LLMOps is Dead! Long Live GenOps!

Matt White
7 min readNov 26, 2023

Generative AI adoption requires a holistic approach that will scale to handle all modalities and implementation methods, not just language.

“Modify the existing cartoon-style illustration of two robots, GenOps and LLMOps. In this updated scene, GenOps, a sleek, futuristic robot with a shiny metallic surface, is now raising his arms in the air in a victorious pose while standing on top of LLMOps, a more traditional, boxy robot with visible rivets and joints. Add labels clearly identifying each robot: ‘GenOps’ on the futuristic robot and ‘LLMOps’ on the boxy robot. Maintain the playful, non-violent, and cheerful atmosphere of the orig
Dall-E 3 generated image of GenOps triumphant over LLMOps. (Yup, Dall-E 3 still hasn’t mastered text in pixels, and OpenAI claims they are close to achieving AGI. Okay.)

What feels like a lifetime ago now, nearly a year ago today, OpenAI triggered mainstream interest in Large language Models (LLMs) with the launch of their chatbot, ChatGPT. Successive Large Language Model Services (LLSs) launched by Anthropic, Cohere and others and a huge uptick in generative AI startups and investments, has caused organizations to take a serious look at leveraging the power of LLMs and LLSs to take advantage of their vast capabilities in language and code.
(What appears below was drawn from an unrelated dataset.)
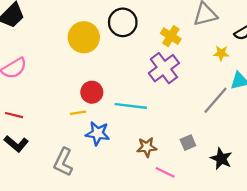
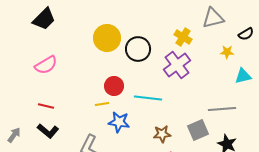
black circle: (123, 22) -> (138, 49), moved
gray line: (215, 100) -> (222, 109), moved, turned 44
gray square: (188, 143) -> (198, 130), size x1.5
At the same time, the increasingly opaque nature of black-box models has fueled concern around ethics, transparency and explainability for which LLM developers currently have no complete answers nor fool-proof solutions.
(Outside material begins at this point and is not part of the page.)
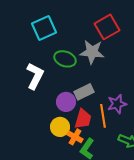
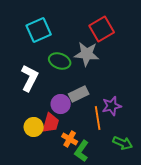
red trapezoid: (83, 119) -> (51, 123), moved
yellow circle: (60, 127) -> (34, 127), moved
Big tech companies and academia alike, motivated by a myriad of reasons including by being caught off guard at the success of generative AI or genuinely caring about advancing open science, have developed open-source and open access models (the former being released with a OSI-approved licenses and the latter having usage restrictions in their licensing.) These smaller more accessible models have begun a counter-movement that has offered open-source alternatives to the large opaque models that have dominated the headlines (readers may not know that OpenAI’s GPT-2 and nearly all predecessor LLMs before GPT-3 were released as open-source.)

The accessibility of open-source models and techniques used to reduce the computational costs of inference (LoRA, QLoRA) have made deploying self-managed models in the enterprise a more viable option. Concerns over data leakage and exploitation, and a desire to leverage internal company data to enhance the usability of models with retrieval augmented generation (RAG) have only fueled this trend.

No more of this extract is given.